In recent years, it’s become an annual ritual on World Refugee Day for the UN’s refugee agency, UNHCR, to declare that levels of forced displacement have reached an “unprecedented high”.

This year is no exception. As of the end of 2016, there were 65.6 million people worldwide forcibly displaced from their homes by war, violence, or persecution. That figure encompasses 40.3 million people displaced within their countries’ borders (IDPs) and 2.8 million asylum seekers, as well as 22.5 million refugees.

While 2016 was another record year for forced displacement, the increase from 2015 was only 300,000. That may not sound like cause for celebration, but when you consider that the figure in 2015 jumped by 5.8 million from the previous year, it is something of an improvement.

Just over half a million refugees returned home in 2016, more than double the number that did so in 2015. That also sounds like progress until you consider that most (384,000) returned to Afghanistan under severe pressure from reluctant host countries, Pakistan and Iran.

Refugee resettlement also rose slightly in 2016, progress that we know has been reversed in 2017 by US President Donald Trump’s executive order capping the US intake at its lowest level in 10 years.  

In 2016, just as in 2015, more than half of refugees (55 percent) came from just three countries, but South Sudan has replaced Somalia as one of those countries.

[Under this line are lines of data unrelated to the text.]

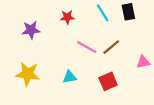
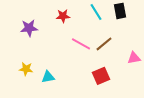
yellow star: (28, 74) -> (26, 69), size x0.6
cyan triangle: (70, 77) -> (48, 77), moved

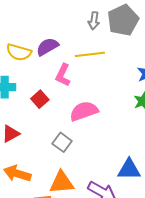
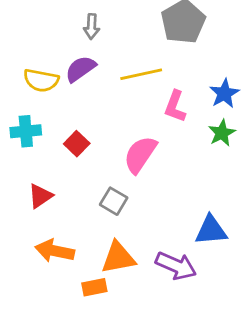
gray arrow: (94, 21) -> (92, 27), moved
pink L-shape: (63, 75) -> (175, 106), moved
pink semicircle: (84, 111) -> (140, 155), turned -32

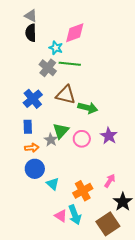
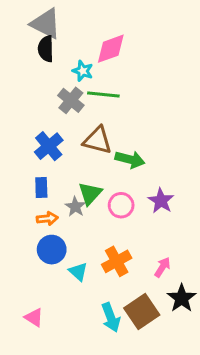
gray triangle: (31, 16) -> (46, 24), size x1.6
orange cross: (83, 191) -> (117, 261), moved
pink triangle: (61, 216) -> (34, 317), moved
brown square: (108, 224) -> (142, 312), moved

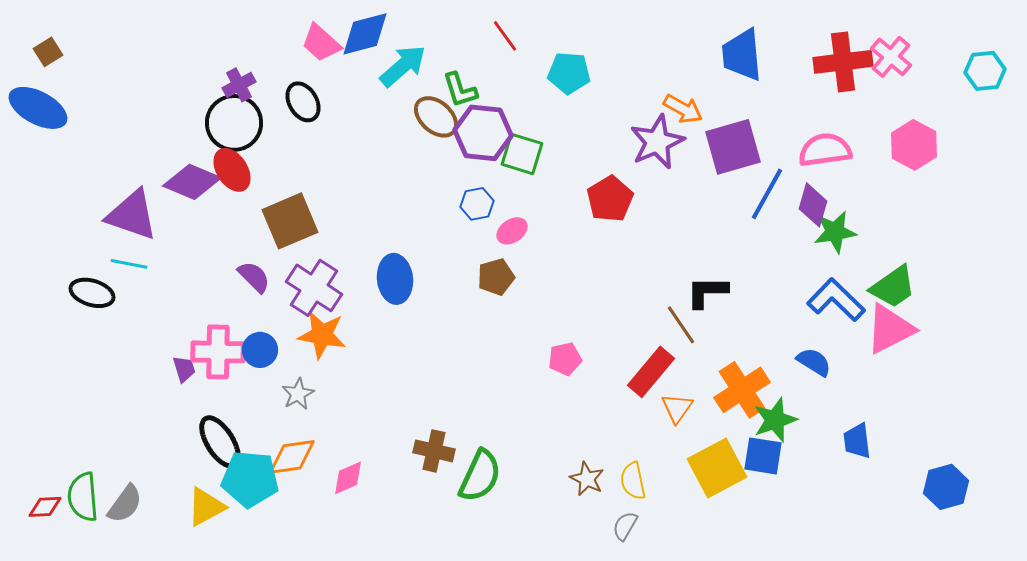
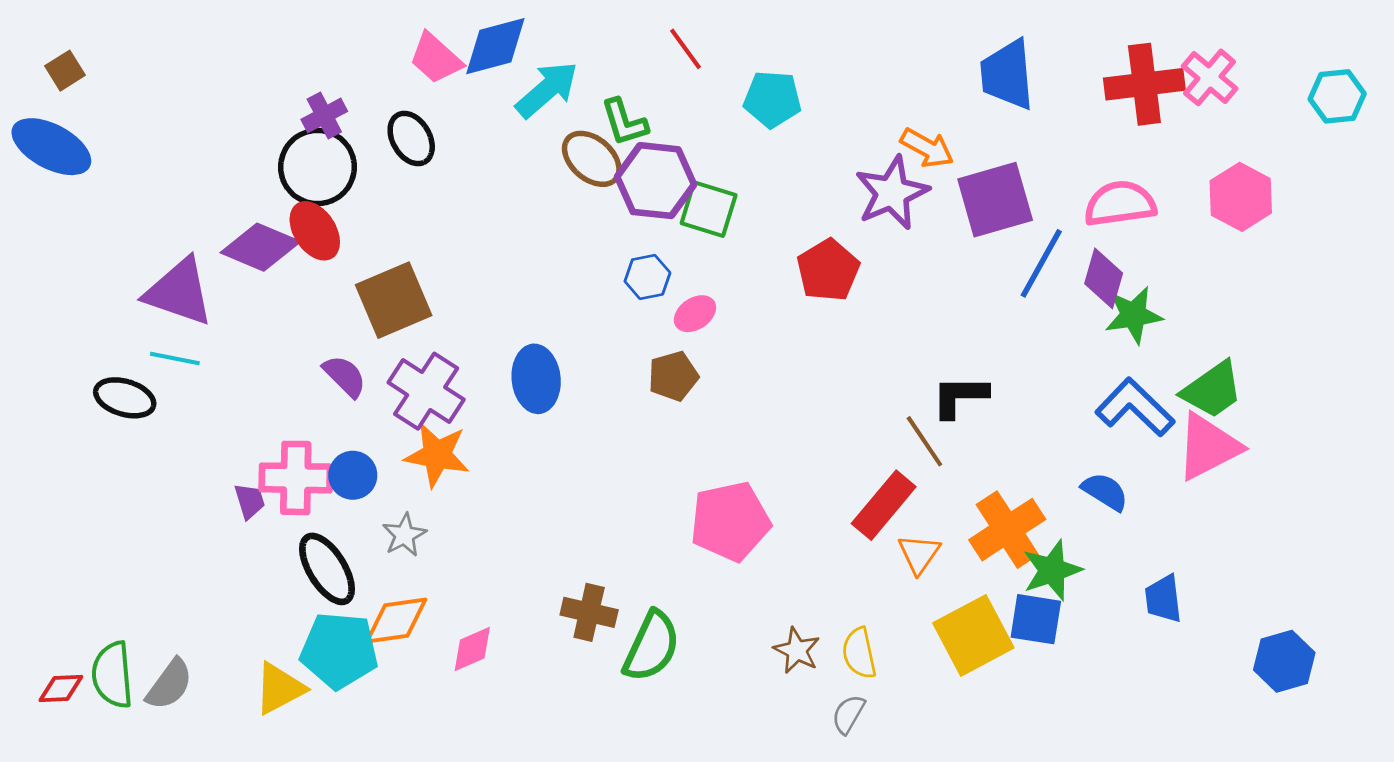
pink pentagon: (565, 359) -> (730, 521), moved, size x1.8
black ellipse: (220, 442) -> (327, 569), moved

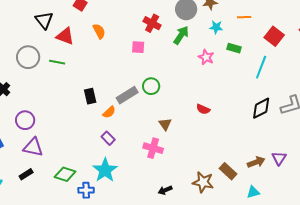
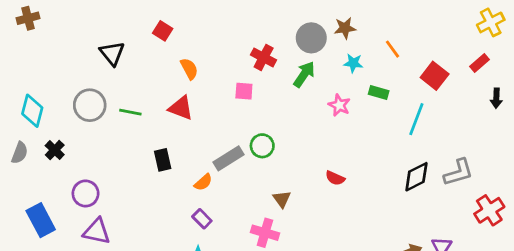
orange line: (244, 17) -> (393, 49), turned 56
red triangle: (65, 36) -> (181, 108), moved
black rectangle: (90, 96) -> (163, 160), moved

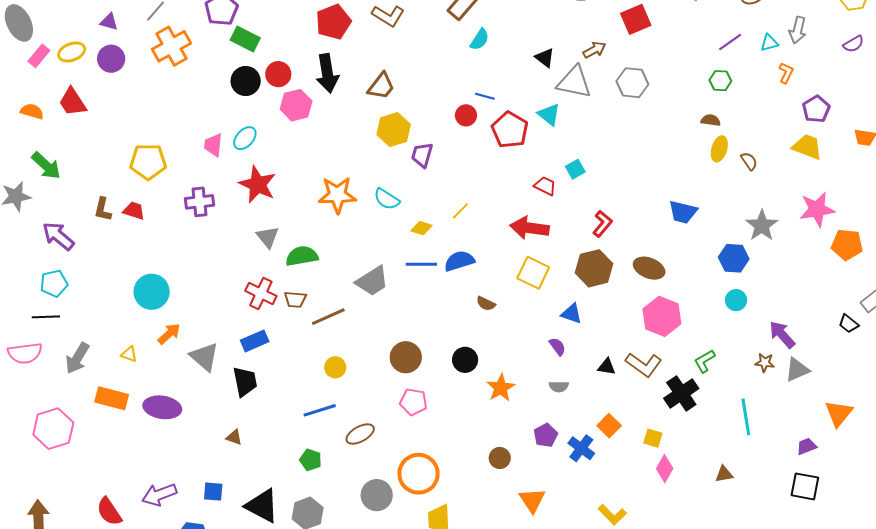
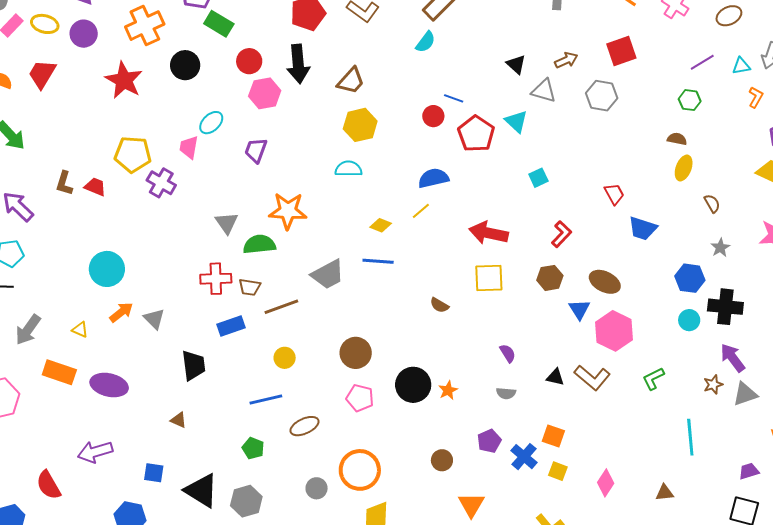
red square: (636, 19) -> (621, 51), moved
cyan semicircle: (480, 39) -> (426, 42), moved
yellow ellipse: (72, 52) -> (45, 24), turned 32
black circle: (246, 81) -> (185, 65), moved
gray triangle: (574, 82) -> (544, 91), size x0.7
red trapezoid: (73, 102) -> (42, 74), turned 60
pink trapezoid: (213, 145) -> (189, 147), moved
purple trapezoid: (422, 155) -> (256, 150), moved
brown semicircle: (749, 161) -> (712, 203), moved
yellow pentagon: (148, 162) -> (133, 154), moved
red star: (258, 184) -> (124, 80), moved
red trapezoid: (545, 186) -> (614, 194), moved, turned 30
orange star: (337, 195) -> (288, 211), moved
cyan semicircle: (387, 199) -> (349, 169), moved, turned 144
purple cross: (199, 202) -> (161, 183), turned 32
gray star: (762, 226) -> (720, 248), size x0.6
blue semicircle: (459, 261) -> (433, 178), moved
brown hexagon: (594, 268) -> (550, 278), size x0.7
yellow square: (533, 273) -> (489, 278), turned -32
red cross: (261, 293) -> (216, 279), turned -32
blue triangle: (572, 314) -> (579, 309), moved, turned 35
blue rectangle: (255, 341) -> (231, 326), moved
gray triangle: (204, 357) -> (154, 319), moved, size x0.7
black circle: (465, 360) -> (413, 385), moved, size x1.4
brown star: (765, 363) -> (713, 385), turned -30
orange star: (501, 388) -> (448, 390), size x0.7
black cross: (681, 393) -> (725, 307), moved, turned 36
orange square: (609, 426) -> (553, 436), turned -30
yellow square: (653, 438) -> (558, 471), moved
purple arrow: (159, 495) -> (95, 452), moved
gray circle: (377, 495) -> (317, 488), size x0.7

Syria and Afghanistan remain in the top two spots.

Contrary to public perceptions in the West, the vast majority of refugees (84 percent) are still being hosted in the developing world. The top three host countries at the end of 2016 were Turkey, Lebanon, and Pakistan (although Uganda is likely to enter the top three this year as it continues to absorb the majority of South Sudanese refugees).

IRIN’s coverage of refugees and forced displacement is year-round and not dependent on how many boats arrive in Italy or Greece. Below is a selection of our 2017 work designed to highlight more recent developments and the wide range of issues facing refugees around the globe today:

Fleeing a broken Venezuela – Well before tempers boiled over onto the streets with daily protests, Venezuelans were battling a severe economic crisis and spiralling rates of violent crime. In January, Magnus Boding Hansen documented the desperation – from the food shortages and constant insecurity to the crisis in the underfunded healthcare system. A film by Kamilia Lahrichi chronicled the situation from the point of view of two doctors so crippled by the lack of medicines and basic equipment that they struggle to make diagnoses, let alone provide treatment.  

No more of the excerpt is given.